Because, a security auditor might reply, our security protocols only need to provide reasonable assurance against a breach; if we had to provide absolute assurance, we’d never be able to accomplish anything.
Google has some ammunition on this point. As part of a 2011 privacy settlement with the Federal Trade Commission, Google has regular outside audits performed on its privacy practices. The most recent audit, conducted by Ernst & Young, covered April 2016 to April 2018 — and Google passed that audit.
We don’t know whether Google disclosed its breach to E&Y. (Much of the audit report is redacted.) Regardless, the audit raises an important but difficult point: different groups have different perceptions about what “privacy,” “breach,” and “disclosure” should actually mean. And the loudest group in that conversation — consumers — happens to be the one with the least nuanced, most visceral views on the subject.
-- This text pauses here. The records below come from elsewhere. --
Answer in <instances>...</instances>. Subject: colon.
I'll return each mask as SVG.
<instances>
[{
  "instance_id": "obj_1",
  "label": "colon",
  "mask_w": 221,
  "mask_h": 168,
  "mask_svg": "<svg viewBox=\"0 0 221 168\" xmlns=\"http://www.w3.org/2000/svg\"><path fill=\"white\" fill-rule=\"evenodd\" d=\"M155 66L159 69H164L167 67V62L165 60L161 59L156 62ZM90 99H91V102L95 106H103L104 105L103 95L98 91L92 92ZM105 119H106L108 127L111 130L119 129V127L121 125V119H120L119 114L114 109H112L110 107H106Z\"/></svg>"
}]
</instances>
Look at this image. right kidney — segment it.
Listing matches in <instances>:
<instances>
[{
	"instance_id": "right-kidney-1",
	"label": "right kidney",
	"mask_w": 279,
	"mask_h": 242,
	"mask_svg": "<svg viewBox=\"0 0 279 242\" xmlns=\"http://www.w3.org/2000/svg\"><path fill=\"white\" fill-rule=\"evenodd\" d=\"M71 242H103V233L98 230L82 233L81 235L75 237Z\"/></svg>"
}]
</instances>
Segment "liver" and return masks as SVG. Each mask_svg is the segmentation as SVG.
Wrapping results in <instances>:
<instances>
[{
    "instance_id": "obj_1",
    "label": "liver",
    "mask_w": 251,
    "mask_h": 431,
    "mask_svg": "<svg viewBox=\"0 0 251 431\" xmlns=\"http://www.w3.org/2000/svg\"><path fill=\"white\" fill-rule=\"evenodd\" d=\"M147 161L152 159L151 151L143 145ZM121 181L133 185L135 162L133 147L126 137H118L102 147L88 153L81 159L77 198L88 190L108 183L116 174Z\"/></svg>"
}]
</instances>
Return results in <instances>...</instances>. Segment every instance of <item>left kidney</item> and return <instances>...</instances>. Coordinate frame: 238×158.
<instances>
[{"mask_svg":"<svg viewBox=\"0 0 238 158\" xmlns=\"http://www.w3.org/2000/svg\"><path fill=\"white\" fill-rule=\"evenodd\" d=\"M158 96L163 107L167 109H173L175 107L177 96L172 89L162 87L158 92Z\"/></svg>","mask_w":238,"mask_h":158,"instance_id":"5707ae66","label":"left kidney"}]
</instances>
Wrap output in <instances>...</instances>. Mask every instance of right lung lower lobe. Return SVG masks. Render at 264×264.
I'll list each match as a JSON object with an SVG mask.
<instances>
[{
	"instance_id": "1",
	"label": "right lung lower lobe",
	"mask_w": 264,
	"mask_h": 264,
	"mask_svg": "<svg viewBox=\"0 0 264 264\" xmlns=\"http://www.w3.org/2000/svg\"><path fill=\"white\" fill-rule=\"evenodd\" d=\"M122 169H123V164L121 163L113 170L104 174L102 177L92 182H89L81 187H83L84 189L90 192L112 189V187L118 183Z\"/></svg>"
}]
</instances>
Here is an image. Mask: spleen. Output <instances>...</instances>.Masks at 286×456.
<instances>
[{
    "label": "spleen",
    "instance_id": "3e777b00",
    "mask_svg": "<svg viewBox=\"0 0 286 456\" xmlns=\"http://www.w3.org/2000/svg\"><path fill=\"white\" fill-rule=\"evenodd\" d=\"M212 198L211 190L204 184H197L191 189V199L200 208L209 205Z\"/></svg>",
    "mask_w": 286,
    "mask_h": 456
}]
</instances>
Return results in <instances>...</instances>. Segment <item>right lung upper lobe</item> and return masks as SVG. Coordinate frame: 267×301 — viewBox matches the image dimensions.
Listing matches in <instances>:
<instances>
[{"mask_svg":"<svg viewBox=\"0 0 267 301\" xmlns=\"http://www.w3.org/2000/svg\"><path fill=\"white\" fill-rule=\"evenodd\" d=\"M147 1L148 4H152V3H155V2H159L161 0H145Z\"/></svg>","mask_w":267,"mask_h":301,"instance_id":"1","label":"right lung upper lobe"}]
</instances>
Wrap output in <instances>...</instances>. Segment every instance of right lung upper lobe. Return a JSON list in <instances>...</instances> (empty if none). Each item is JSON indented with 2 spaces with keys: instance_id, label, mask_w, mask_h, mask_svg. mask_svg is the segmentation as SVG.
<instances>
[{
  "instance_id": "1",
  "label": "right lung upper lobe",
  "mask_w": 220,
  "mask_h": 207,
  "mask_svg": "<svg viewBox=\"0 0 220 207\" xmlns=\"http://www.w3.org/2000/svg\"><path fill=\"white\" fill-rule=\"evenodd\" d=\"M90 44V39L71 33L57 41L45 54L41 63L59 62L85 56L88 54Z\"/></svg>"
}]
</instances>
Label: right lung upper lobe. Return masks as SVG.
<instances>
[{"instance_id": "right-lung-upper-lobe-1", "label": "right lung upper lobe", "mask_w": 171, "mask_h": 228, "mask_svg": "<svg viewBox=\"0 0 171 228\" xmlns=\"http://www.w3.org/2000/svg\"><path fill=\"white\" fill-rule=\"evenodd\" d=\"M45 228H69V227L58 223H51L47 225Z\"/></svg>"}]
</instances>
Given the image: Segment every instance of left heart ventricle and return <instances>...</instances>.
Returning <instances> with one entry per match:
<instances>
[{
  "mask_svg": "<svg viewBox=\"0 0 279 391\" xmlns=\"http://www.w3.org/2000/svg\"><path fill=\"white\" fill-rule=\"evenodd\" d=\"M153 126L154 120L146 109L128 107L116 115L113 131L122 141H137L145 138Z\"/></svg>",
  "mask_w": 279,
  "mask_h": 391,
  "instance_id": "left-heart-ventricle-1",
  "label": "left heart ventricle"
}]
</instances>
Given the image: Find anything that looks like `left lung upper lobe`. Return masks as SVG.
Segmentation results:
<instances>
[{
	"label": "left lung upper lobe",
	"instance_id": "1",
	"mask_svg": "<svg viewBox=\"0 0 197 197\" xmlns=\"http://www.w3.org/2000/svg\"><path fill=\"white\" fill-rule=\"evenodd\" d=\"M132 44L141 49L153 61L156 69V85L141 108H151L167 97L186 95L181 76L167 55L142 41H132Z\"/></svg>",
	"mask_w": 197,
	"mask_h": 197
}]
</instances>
Different groups have different perceptions about what “privacy,” “breach,” and “disclosure” should mean. And the loudest group — consumers — happens to be the one with the least nuanced, most visceral views on the subject.
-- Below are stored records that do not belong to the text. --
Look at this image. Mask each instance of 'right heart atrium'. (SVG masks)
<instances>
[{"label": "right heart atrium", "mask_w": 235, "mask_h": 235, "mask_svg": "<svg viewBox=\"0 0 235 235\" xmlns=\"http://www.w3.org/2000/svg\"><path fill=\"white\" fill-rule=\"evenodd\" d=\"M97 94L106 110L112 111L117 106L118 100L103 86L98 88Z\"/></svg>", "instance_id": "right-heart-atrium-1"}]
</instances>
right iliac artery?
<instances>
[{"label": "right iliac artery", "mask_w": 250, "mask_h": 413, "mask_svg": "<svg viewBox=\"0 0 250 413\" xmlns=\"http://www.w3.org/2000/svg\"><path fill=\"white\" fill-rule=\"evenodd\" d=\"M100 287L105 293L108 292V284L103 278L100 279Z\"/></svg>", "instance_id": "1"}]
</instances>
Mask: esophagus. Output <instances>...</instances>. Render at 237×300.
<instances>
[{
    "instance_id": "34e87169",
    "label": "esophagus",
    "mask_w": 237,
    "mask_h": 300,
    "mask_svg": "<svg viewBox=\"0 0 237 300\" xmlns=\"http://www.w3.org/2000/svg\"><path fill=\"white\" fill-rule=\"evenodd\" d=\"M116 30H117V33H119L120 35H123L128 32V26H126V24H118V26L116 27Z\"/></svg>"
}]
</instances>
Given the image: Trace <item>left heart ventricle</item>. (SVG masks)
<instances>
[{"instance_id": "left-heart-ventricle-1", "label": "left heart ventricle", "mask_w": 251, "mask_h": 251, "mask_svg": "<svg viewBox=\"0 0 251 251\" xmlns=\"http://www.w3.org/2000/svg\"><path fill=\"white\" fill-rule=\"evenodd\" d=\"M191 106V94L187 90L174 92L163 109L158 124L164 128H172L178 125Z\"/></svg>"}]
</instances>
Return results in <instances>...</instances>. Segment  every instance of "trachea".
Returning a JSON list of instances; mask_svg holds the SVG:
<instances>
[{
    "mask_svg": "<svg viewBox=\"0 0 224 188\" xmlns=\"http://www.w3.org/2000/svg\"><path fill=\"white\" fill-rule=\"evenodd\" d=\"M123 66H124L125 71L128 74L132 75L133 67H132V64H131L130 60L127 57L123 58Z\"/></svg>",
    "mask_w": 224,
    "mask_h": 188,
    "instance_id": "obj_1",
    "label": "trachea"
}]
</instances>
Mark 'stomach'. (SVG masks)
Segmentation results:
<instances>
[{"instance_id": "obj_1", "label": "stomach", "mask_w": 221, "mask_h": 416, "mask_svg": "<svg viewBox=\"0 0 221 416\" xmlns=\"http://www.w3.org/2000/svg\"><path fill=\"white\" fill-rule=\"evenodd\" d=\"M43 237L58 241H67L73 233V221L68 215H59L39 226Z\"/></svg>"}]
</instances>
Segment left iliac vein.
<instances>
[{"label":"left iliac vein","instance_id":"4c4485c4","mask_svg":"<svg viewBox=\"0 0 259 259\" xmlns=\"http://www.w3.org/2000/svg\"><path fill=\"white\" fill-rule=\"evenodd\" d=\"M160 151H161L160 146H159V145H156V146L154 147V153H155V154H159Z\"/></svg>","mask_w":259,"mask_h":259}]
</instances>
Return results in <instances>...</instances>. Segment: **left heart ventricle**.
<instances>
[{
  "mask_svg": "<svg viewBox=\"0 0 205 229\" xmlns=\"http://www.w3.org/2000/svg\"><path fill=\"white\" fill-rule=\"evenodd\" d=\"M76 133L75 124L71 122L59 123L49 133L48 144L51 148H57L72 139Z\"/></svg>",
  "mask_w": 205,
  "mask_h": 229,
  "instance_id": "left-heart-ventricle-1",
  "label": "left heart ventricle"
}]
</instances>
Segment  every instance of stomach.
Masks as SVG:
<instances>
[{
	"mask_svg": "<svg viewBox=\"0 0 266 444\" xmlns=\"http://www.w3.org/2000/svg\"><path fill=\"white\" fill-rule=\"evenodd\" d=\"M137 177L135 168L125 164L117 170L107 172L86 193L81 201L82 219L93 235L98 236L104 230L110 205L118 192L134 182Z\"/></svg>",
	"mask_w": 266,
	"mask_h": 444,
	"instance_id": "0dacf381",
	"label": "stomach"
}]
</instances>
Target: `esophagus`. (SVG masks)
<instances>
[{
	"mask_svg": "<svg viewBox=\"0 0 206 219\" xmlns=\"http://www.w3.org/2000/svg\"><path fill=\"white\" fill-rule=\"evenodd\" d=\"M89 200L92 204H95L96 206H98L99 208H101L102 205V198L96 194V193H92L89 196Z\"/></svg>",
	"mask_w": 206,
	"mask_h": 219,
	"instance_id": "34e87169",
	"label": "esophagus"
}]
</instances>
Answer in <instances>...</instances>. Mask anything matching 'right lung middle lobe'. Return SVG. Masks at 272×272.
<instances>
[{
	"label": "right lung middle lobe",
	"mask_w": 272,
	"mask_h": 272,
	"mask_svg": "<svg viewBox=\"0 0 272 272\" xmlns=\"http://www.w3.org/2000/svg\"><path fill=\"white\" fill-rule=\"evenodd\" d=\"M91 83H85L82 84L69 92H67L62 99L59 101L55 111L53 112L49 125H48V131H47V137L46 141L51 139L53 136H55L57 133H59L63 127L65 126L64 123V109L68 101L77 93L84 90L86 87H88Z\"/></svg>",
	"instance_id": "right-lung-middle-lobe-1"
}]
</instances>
For example, imagine you lend me your car. I drive it to the local mall, and by accident I leave the car unlocked while I go shopping. When I return to the car, I discover that I left your car unsecured — but I don’t know whether anyone entered the car, rifled around, and perhaps lifted your home address from the registration.
If I told you about my mistake, what would you do with that information anyway? Move to a new house? Get a new car? Those responses are disproportionate to the risk, which probably is zero. Nobody can prove someone entered your car. So why bother telling you about the mistake at all?
Still, withholding that fact from you feels wrong, doesn’t it? Many people would interpret that silence as a betrayal of trust. That’s the predicament Google faces now. This is one instance where the difference between being right and doing right is enormous. Compliance officers and other business ethics leaders at your organization might want to contemplate that point, before something similar happens to you.
Meanwhile, in CISO Land…
We’d be remiss if we didn’t wonder what IT security executives think of this whole mess, too. You can’t do better than to check the opinion of Alex Stamos, former chief information security officer at Facebook.
Stamos compares data breaches to aviation security: in the event of a plane crash or even a near-miss, all parties involved convene to discuss how the accident came to pass, and then distribute updated policies and procedures to the whole industry. IT security, Stamos said on Twitter earlier this week, needs something similar.
This might require legislation to encourage more honesty about self-discovered flaws, narrowly averted privacy disasters, and breaches that were stopped before PII access mandates disclosure. We are only hearing about 10% of the action, which makes it impossible to learn. (5/6)
— Alex Stamos (@alexstamos) October 9, 2018
Stamos isn’t wrong. Aviation security has improved tremendously in the last 20 years thanks to its open-minded discussions of how accidents happen. Applying those same principles to IT security would be a great move.
That will only work, however, when people trust companies with their personal data. Even Google, in its discussion of the breach, starts by saying, “Users can grant access to their Profile data.” Users grant access to their data — as in, it belongs to them, not Google or anyone else.
That’s the ethical tension here that’s causing so much grief. I’m not sure how keeping quiet about a near-breach eases that tension, even when the law says you can.